Reviews

Italian American Reconciliation

Perhaps I’ve been watching too many Sopranos episodes but I got completely the wrong impression from the title of this play: thoughts that were reinforced by the theatre’s warning of gunshots in the production.

So it came as some surprise when the play turned out to be a love story set
in New York’s Little Italy. That’s not to say that the play is soft and romantic. Playwright John Patrick Shanley takes a barbed look at the nature of relationships and charts how conflicts between the sexes can be just as ferocious as any inter-gang battles.

Shanley has some previous when it comes to romantic comedies set in New York; he won an Academy award for Moonstruck. This play has a harder edge, although the soft centre is still a bit cloying.

The premise is an old one. Huey is going out with nice girl Teresa, but pines after his ex-wife, the temperamental Janice. Huey’s best friend, Aldo, serves as narrator of the piece and the dramatic centre.

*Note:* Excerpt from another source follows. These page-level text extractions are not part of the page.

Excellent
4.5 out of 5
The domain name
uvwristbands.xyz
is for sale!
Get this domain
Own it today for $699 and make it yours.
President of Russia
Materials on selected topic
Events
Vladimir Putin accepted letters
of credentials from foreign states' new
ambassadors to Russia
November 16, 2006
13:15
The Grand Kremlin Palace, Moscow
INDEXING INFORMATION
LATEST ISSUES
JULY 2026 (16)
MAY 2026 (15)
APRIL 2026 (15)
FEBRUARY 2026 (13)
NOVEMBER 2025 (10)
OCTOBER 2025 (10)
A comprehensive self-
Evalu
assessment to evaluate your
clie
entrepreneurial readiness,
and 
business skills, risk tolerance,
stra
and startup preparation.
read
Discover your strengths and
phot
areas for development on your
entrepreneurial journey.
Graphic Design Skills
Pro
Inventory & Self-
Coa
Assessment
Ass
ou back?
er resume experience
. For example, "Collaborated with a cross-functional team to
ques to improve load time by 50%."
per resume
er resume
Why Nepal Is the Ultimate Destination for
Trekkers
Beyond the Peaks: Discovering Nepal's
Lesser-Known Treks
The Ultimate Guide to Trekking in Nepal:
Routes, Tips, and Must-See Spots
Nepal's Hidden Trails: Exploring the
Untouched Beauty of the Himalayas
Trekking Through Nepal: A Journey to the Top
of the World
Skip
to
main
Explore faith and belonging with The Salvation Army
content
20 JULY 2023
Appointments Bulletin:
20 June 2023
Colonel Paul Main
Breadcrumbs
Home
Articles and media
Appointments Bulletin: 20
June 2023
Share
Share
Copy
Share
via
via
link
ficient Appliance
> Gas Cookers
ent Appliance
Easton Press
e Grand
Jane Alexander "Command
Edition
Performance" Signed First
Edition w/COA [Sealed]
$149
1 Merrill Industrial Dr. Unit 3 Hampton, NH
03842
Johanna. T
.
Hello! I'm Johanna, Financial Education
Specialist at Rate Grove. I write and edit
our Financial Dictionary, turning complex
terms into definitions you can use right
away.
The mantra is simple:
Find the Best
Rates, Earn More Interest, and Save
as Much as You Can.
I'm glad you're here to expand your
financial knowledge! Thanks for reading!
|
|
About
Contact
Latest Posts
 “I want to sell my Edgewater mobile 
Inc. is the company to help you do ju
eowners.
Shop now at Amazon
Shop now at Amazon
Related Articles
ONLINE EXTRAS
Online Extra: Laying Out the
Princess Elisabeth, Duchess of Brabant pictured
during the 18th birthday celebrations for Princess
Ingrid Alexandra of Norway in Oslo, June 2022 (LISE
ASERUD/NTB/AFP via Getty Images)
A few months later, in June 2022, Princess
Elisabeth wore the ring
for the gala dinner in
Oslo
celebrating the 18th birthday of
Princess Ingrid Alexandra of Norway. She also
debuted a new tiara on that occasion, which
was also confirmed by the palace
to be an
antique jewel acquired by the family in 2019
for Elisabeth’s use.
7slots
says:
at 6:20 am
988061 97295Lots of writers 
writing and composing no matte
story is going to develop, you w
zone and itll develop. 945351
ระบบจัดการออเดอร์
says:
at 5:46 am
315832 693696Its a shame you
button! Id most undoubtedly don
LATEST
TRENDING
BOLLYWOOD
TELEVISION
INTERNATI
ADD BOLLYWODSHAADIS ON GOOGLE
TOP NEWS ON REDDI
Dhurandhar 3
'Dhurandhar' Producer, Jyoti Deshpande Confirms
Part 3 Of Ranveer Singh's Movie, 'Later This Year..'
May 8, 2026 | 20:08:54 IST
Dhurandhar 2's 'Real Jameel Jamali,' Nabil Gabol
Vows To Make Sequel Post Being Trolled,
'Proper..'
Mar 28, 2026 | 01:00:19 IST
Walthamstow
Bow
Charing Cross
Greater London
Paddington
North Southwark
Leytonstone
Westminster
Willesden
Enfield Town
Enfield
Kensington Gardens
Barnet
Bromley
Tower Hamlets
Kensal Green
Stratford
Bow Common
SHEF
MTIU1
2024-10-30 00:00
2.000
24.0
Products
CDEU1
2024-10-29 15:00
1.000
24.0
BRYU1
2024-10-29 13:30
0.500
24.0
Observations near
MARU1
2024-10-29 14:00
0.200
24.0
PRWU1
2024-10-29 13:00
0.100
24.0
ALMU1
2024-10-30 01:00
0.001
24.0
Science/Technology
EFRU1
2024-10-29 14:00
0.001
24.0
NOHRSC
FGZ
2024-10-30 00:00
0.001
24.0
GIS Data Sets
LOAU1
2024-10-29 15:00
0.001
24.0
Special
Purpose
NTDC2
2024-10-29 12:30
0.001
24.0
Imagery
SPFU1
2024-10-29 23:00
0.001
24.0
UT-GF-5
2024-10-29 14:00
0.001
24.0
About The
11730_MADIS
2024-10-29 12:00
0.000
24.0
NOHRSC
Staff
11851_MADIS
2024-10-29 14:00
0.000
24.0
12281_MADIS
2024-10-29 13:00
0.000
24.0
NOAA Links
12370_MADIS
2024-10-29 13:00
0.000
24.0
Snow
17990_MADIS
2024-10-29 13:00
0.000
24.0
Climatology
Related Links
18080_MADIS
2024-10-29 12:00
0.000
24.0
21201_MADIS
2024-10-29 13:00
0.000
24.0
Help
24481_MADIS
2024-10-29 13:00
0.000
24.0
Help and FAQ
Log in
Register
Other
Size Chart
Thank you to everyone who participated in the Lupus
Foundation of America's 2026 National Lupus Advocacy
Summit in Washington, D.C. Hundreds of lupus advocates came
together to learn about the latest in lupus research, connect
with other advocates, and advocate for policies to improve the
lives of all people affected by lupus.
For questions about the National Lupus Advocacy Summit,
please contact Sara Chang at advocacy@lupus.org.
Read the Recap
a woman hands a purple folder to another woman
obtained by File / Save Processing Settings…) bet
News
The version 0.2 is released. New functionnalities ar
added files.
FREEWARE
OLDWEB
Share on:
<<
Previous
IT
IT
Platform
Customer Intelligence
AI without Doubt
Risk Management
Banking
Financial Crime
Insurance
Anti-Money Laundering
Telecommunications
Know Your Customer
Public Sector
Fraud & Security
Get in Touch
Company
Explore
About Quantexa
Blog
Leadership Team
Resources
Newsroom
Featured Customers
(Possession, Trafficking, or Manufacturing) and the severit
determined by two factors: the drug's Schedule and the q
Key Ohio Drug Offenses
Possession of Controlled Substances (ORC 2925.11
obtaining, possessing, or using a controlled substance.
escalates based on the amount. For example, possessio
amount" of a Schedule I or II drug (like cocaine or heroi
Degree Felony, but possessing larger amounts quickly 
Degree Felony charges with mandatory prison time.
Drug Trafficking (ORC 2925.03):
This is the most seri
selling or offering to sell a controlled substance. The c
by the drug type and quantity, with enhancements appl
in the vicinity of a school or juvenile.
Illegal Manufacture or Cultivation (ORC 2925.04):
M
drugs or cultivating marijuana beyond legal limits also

The link with mob movies is not so far-fetched. There is the same close male relationship between Aldo and Huey and the same constant complaints about the emasculating tendencies of women.

Shanley does have the tendency to over-egg the mix. Not content with musings on the nature of love and sex, the closeness of male friendships, he also adds a rather unwieldy discourse about parental relationships.

This is exemplified by some rather unnecessary schtick at the beginning where Aldo, like a third-rate nightclub entertainer, tells us that his mother is in the audience: supposedly this is to inform us that Aldo is a mother’s boy – something we could have worked out for ourselves. And the Janice’s revelations about her father almost sounded like an afterthought – something tagged on to make it more profound.

It was unnecessary because Shanley had written an entertaining enough piece about love and relationships. It might sound clichéd and lightweight but Shanley’s play has just enough invention to keep you entertained. Ian O’Brien‘s pacy direction ensures that it’s never boring and the cast works hard, particularly on their accents which, for once, actually do sound authentic. I found Roy Khalil‘s Aldo rather too full of nervous tics but Paul Agar is a sympathetic, love-lorn Huey and Angela Rauscher has just enough menace as the fearsome Janice.